EXERCISE BRIEF: Write out the entries exactly, leaving out every picture.

* * * * * * * * *

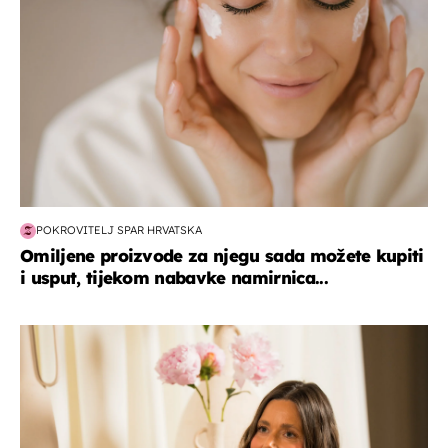
POKROVITELJ SPAR HRVATSKA
Omiljene proizvode za njegu sada možete kupiti
i usput, tijekom nabavke namirnica...
moda & ljepota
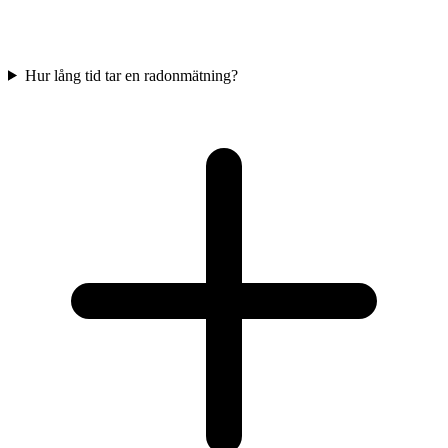
Hur lång tid tar en radonmätning?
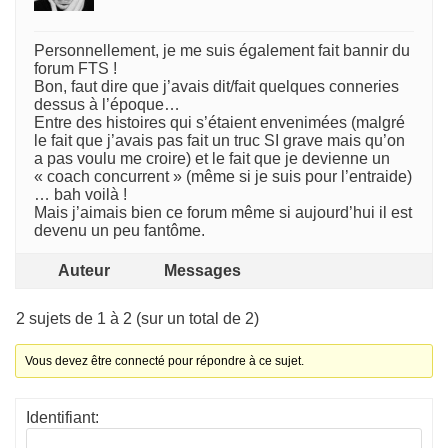
Personnellement, je me suis également fait bannir du
forum FTS !
Bon, faut dire que j’avais dit/fait quelques conneries
dessus à l’époque…
Entre des histoires qui s’étaient envenimées (malgré
le fait que j’avais pas fait un truc SI grave mais qu’on
a pas voulu me croire) et le fait que je devienne un
« coach concurrent » (même si je suis pour l’entraide)
… bah voilà !
Mais j’aimais bien ce forum même si aujourd’hui il est
devenu un peu fantôme.
Auteur
Messages
2 sujets de 1 à 2 (sur un total de 2)
Vous devez être connecté pour répondre à ce sujet.
Identifiant:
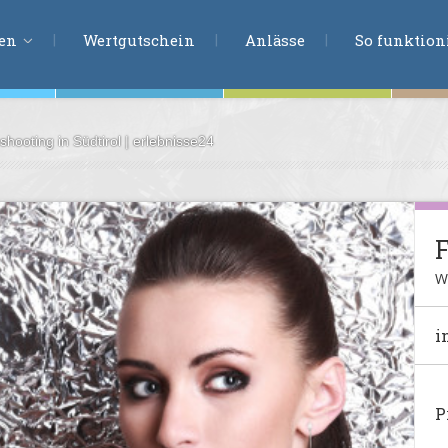
ERLEBNISSU
ien
Wertgutschein
Anlässe
So funktioni
shooting in Südtirol | erlebnisse24
ten
r
tion
F
s
en
W
undheit
i
ntasie
P
en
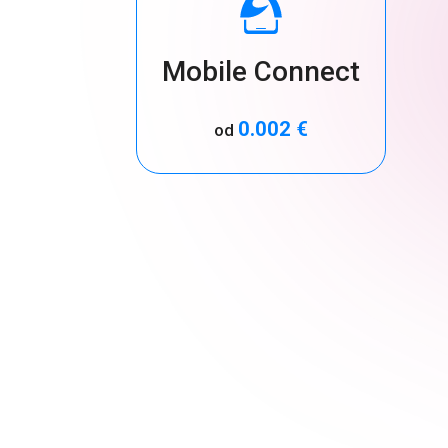
Mobile Connect
0.002 €
od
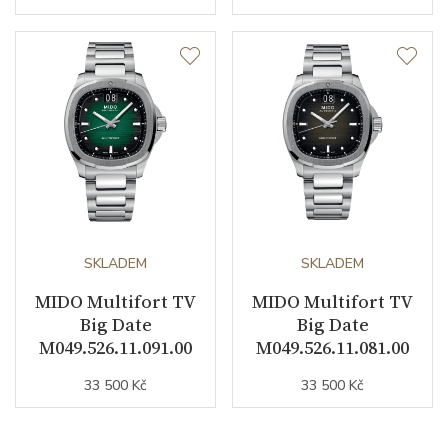
SKLADEM
SKLADEM
MIDO Multifort TV
MIDO Multifort TV
Big Date
Big Date
M049.526.11.091.00
M049.526.11.081.00
33 500 Kč
33 500 Kč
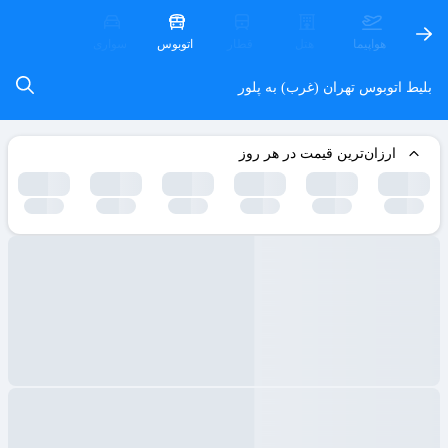
هواپیما
هتل
قطار
اتوبوس
سواری
بلیط اتوبوس تهران (غرب) به پلور
ارزان‌ترین قیمت در هر روز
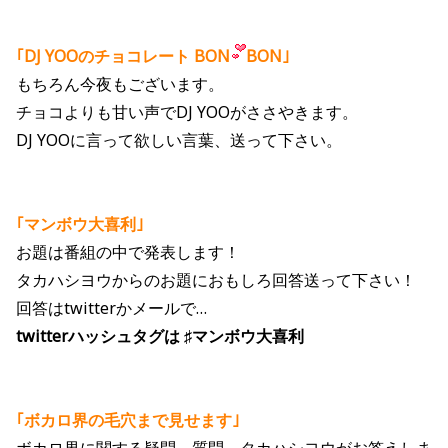
｢DJ YOOのチョコレート BON
BON｣
もちろん今夜もございます。
チョコよりも甘い声でDJ YOOがささやきます。
DJ YOOに言って欲しい言葉、送って下さい。
｢マンボウ大喜利｣
お題は番組の中で発表します！
タカハシヨウからのお題におもしろ回答送って下さい！
回答はtwitterかメールで…
twitterハッシュタグは ♯マンボウ大喜利
｢ボカロ界の毛穴まで見せます｣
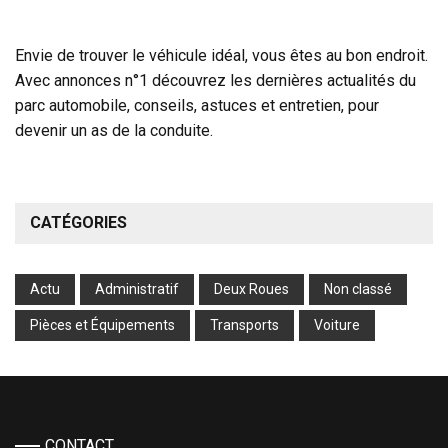
Envie de trouver le véhicule idéal, vous êtes au bon endroit.
Avec annonces n°1 découvrez les dernières actualités du
parc automobile, conseils, astuces et entretien, pour
devenir un as de la conduite.
CATÉGORIES
Actu
Administratif
Deux Roues
Non classé
Pièces et Équipements
Transports
Voiture
CONTACT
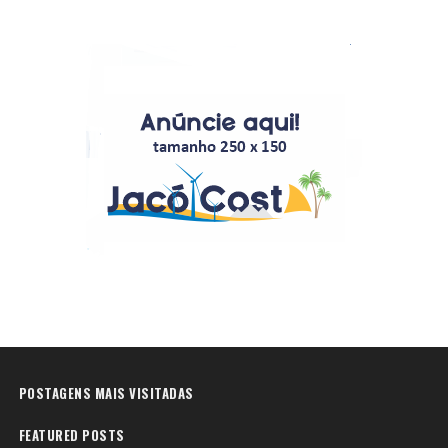
POSTAGENS MAIS VISITADAS
FEATURED POSTS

* * * * * * * * *

TASK SOLUTION:
POKROVITELJ SPAR HRVATSKA
Omiljene proizvode za njegu sada možete kupiti
i usput, tijekom nabavke namirnica...
moda & ljepota
Hur lång tid tar en radonmätning?
Personnellement, je me suis également fait bannir du
forum FTS !
Bon, faut dire que j’avais dit/fait quelques conneries
dessus à l’époque…
Entre des histoires qui s’étaient envenimées (malgré
le fait que j’avais pas fait un truc SI grave mais qu’on
a pas voulu me croire) et le fait que je devienne un
« coach concurrent » (même si je suis pour l’entraide)
… bah voilà !
Mais j’aimais bien ce forum même si aujourd’hui il est
devenu un peu fantôme.
Auteur
Messages
2 sujets de 1 à 2 (sur un total de 2)
Vous devez être connecté pour répondre à ce sujet.
Identifiant:
ERLEBNISSU
ien
Wertgutschein
Anlässe
So funktioni
shooting in Südtirol | erlebnisse24
ten
r
tion
F
s
en
W
undheit
i
ntasie
P
en
Mobile Connect
0.002 €
od
SKLADEM
SKLADEM
MIDO Multifort TV
MIDO Multifort TV
Big Date
Big Date
M049.526.11.091.00
M049.526.11.081.00
33 500 Kč
33 500 Kč
هواپیما
هتل
قطار
اتوبوس
سواری
بلیط اتوبوس تهران (غرب) به پلور
ارزان‌ترین قیمت در هر روز
｢DJ YOOのチョコレート BON
BON｣
もちろん今夜もございます。
チョコよりも甘い声でDJ YOOがささやきます。
DJ YOOに言って欲しい言葉、送って下さい。
｢マンボウ大喜利｣
お題は番組の中で発表します！
タカハシヨウからのお題におもしろ回答送って下さい！
回答はtwitterかメールで…
twitterハッシュタグは ♯マンボウ大喜利
｢ボカロ界の毛穴まで見せます｣
Envie de trouver le véhicule idéal, vous êtes au bon endroit.
Avec annonces n°1 découvrez les dernières actualités du
parc automobile, conseils, astuces et entretien, pour
devenir un as de la conduite.
CATÉGORIES
Actu
Administratif
Deux Roues
Non classé
Pièces et Équipements
Transports
Voiture
CONTACT
POSTAGENS MAIS VISITADAS
FEATURED POSTS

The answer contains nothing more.